Required action
In the listing below, find the line containing "esperança [esperança (6 itens)] (857, 785)" and the line containing "redenção [redenção (5 itens)] (846, 1004)". Repeat exactly those two lines and every line between them, nothing more.

Data under study

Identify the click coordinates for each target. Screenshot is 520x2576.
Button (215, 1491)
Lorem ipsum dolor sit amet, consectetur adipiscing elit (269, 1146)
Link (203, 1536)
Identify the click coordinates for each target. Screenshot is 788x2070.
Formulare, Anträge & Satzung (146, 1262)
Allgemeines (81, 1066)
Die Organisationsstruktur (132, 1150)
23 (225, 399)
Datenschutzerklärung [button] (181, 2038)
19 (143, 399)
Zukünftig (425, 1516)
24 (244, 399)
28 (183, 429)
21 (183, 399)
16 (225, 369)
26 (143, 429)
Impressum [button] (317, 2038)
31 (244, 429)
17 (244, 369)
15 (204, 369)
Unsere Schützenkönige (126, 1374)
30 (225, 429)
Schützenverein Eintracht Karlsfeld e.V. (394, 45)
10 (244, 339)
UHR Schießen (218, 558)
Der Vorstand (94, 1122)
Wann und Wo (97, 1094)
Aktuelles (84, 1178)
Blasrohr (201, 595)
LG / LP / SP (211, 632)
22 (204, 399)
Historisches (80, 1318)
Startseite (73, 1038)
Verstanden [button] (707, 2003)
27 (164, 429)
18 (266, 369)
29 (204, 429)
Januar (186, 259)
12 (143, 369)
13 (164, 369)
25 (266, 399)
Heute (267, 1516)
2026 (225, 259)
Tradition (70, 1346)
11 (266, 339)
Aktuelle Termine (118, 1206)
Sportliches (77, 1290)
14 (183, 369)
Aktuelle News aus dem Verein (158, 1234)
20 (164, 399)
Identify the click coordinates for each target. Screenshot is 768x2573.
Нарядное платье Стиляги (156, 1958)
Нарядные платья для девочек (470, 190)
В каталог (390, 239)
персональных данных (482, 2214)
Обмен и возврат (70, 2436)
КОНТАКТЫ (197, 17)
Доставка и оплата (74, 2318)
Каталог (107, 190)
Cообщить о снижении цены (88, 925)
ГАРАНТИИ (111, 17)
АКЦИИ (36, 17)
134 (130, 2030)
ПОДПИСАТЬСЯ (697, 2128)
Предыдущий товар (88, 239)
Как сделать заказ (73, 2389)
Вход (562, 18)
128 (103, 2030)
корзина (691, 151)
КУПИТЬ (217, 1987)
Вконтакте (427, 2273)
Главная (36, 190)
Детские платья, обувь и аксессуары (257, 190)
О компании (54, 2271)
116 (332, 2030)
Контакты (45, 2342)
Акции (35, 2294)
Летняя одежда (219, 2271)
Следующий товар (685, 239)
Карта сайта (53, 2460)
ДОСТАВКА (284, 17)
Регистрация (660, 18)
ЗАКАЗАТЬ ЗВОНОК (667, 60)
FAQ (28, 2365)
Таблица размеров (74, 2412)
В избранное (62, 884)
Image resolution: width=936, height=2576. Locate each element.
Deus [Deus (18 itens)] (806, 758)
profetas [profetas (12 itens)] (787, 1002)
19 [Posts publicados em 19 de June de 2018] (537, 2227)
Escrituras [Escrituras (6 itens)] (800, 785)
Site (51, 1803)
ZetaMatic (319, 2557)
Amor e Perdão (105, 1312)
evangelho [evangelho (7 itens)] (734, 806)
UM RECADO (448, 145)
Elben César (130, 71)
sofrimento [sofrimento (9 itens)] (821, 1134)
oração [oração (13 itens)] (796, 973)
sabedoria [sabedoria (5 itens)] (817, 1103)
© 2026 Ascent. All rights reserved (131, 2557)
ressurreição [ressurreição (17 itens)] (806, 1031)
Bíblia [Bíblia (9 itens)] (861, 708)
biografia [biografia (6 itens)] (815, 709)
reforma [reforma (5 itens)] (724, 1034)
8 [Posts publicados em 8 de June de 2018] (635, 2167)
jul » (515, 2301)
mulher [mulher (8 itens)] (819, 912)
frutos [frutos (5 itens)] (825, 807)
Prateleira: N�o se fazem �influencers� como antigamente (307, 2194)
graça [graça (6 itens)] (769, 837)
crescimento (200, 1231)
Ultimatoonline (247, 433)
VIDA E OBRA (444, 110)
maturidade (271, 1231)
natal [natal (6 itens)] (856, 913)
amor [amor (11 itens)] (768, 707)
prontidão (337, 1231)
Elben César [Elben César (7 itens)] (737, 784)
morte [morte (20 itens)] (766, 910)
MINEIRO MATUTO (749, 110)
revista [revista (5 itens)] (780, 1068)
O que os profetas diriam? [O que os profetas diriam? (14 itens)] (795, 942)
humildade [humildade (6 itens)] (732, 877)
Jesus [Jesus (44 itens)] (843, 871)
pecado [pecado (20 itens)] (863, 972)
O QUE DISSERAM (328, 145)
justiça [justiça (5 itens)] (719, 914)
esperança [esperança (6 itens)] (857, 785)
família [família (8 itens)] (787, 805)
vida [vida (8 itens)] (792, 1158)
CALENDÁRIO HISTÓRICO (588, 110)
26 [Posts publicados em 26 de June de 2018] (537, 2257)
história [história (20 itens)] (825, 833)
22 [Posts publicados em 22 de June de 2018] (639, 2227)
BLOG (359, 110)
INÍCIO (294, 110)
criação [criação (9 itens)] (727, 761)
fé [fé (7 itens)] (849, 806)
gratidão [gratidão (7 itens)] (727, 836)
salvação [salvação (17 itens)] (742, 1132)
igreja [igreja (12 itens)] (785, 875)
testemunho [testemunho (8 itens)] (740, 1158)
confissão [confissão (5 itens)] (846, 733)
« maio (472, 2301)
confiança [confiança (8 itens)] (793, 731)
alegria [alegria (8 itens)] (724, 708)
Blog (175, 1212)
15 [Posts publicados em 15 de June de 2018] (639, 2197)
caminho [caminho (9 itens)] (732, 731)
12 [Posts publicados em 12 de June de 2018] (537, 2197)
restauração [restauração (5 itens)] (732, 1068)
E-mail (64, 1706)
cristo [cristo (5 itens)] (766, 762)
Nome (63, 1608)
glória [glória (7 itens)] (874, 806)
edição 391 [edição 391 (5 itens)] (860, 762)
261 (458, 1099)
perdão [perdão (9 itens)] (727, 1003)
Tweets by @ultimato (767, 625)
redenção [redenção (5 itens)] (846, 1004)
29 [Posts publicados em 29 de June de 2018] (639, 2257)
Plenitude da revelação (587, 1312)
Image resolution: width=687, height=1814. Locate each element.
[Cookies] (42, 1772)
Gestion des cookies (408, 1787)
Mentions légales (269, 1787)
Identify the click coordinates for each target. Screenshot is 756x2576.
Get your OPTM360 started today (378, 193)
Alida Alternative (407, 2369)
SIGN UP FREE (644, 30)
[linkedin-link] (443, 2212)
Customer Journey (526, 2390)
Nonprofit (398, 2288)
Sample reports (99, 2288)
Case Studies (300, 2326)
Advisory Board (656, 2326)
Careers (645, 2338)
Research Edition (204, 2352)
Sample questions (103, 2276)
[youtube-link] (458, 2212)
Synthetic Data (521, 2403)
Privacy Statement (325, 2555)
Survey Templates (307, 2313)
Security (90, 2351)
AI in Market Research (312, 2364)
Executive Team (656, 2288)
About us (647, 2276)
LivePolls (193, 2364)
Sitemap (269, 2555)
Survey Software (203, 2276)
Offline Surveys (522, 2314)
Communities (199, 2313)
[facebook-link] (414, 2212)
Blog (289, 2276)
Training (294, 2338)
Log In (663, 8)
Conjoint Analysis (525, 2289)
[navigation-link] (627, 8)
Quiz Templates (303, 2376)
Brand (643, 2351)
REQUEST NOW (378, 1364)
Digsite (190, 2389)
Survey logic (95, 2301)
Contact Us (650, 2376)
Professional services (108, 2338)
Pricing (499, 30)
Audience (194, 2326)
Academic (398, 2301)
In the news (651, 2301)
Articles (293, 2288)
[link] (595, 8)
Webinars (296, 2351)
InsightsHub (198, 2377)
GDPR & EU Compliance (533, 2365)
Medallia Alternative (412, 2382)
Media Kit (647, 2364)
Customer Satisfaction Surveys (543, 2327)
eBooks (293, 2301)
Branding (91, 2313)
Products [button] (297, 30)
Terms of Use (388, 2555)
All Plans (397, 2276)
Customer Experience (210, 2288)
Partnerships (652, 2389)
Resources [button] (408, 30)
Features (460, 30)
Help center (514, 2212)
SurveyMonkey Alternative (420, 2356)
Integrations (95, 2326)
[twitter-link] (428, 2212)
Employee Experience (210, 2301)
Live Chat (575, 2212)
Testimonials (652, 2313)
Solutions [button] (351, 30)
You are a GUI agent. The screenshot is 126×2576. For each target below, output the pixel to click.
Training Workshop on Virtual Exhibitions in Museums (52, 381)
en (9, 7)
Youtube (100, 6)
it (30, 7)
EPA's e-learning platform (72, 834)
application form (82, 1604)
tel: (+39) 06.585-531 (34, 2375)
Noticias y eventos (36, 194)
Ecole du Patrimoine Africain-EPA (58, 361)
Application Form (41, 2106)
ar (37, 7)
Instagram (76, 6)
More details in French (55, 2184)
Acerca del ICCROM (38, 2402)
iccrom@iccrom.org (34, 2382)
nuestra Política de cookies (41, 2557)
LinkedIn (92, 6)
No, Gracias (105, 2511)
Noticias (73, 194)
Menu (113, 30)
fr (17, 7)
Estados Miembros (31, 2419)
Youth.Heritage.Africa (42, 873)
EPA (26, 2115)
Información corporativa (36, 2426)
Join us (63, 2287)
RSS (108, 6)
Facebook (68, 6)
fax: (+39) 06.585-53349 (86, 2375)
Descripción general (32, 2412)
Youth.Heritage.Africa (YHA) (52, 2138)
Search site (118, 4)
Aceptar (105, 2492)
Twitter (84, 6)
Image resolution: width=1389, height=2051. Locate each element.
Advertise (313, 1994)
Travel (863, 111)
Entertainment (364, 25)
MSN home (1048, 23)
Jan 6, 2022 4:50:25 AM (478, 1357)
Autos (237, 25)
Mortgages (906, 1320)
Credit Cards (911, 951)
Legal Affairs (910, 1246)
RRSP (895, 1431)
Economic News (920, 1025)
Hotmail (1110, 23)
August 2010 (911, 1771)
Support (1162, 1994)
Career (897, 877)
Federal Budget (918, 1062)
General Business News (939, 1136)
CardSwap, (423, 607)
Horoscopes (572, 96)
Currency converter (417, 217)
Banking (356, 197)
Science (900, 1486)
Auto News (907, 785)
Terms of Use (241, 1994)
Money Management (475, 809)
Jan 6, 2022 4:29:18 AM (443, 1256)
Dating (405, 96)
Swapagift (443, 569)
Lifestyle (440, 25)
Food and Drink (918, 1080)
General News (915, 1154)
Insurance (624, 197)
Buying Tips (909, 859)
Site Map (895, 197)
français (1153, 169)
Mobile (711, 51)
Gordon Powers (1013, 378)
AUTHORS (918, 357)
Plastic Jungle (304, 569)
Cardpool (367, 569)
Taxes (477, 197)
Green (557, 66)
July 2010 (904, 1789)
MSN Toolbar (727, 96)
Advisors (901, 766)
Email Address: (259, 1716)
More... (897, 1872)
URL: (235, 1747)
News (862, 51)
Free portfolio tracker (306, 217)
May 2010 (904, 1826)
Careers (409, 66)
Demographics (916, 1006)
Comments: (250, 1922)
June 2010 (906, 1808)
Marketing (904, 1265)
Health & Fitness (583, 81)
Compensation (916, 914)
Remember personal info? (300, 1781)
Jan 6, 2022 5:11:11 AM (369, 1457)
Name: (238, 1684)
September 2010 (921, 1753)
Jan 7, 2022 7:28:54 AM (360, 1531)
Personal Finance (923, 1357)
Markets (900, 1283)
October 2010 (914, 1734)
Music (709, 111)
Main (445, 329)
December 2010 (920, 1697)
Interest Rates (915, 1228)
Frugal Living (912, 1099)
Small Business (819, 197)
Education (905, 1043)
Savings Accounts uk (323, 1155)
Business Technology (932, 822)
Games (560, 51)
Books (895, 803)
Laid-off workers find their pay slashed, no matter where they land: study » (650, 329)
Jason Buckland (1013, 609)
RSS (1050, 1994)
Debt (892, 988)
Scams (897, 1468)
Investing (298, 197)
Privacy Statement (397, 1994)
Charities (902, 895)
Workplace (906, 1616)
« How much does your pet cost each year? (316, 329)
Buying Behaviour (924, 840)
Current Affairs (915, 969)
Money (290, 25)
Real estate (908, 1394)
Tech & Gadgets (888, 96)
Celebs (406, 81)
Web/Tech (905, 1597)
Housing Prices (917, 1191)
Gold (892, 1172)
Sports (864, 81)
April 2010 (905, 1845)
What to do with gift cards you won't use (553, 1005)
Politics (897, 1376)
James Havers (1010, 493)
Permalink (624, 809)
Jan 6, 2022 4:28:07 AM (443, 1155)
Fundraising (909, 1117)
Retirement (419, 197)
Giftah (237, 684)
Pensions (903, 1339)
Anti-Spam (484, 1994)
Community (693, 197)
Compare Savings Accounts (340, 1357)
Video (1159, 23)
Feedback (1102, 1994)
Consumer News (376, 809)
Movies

Reply to the exercise
esperança [esperança (6 itens)] (857, 785)
família [família (8 itens)] (787, 805)
vida [vida (8 itens)] (792, 1158)
CALENDÁRIO HISTÓRICO (588, 110)
26 [Posts publicados em 26 de June de 2018] (537, 2257)
história [história (20 itens)] (825, 833)
22 [Posts publicados em 22 de June de 2018] (639, 2227)
BLOG (359, 110)
INÍCIO (294, 110)
criação [criação (9 itens)] (727, 761)
fé [fé (7 itens)] (849, 806)
gratidão [gratidão (7 itens)] (727, 836)
salvação [salvação (17 itens)] (742, 1132)
igreja [igreja (12 itens)] (785, 875)
testemunho [testemunho (8 itens)] (740, 1158)
confissão [confissão (5 itens)] (846, 733)
« maio (472, 2301)
confiança [confiança (8 itens)] (793, 731)
alegria [alegria (8 itens)] (724, 708)
Blog (175, 1212)
15 [Posts publicados em 15 de June de 2018] (639, 2197)
caminho [caminho (9 itens)] (732, 731)
12 [Posts publicados em 12 de June de 2018] (537, 2197)
restauração [restauração (5 itens)] (732, 1068)
E-mail (64, 1706)
cristo [cristo (5 itens)] (766, 762)
Nome (63, 1608)
glória [glória (7 itens)] (874, 806)
edição 391 [edição 391 (5 itens)] (860, 762)
261 (458, 1099)
perdão [perdão (9 itens)] (727, 1003)
Tweets by @ultimato (767, 625)
redenção [redenção (5 itens)] (846, 1004)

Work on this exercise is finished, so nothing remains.